━━━ Exercise data ━━━

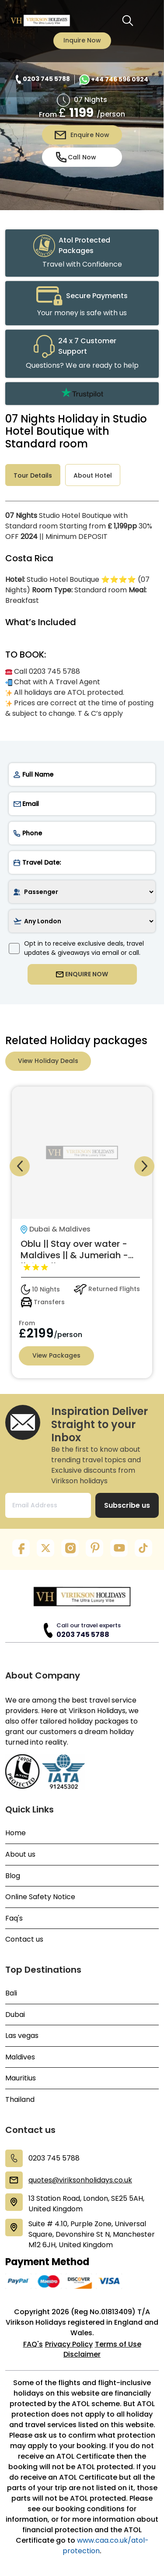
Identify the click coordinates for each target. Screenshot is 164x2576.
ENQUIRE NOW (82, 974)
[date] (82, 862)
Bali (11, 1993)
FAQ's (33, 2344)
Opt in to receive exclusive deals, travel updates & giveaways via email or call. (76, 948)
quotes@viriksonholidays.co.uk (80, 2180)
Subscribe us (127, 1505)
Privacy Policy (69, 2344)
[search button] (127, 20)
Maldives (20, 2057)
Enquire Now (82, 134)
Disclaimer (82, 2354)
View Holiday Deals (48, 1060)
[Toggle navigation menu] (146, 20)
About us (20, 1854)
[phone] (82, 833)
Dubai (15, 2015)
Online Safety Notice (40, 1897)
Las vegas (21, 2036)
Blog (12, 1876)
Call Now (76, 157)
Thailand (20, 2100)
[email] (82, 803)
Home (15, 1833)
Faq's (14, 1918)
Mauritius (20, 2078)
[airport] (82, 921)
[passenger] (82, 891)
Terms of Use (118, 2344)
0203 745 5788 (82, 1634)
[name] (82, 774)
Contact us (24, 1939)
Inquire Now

━━━

▶ [Brief]: Filter the entries above and return only the lines holding "email".

▶ [Your response]:
Opt in to receive exclusive deals, travel updates & giveaways via email or call. (76, 948)
[email] (82, 803)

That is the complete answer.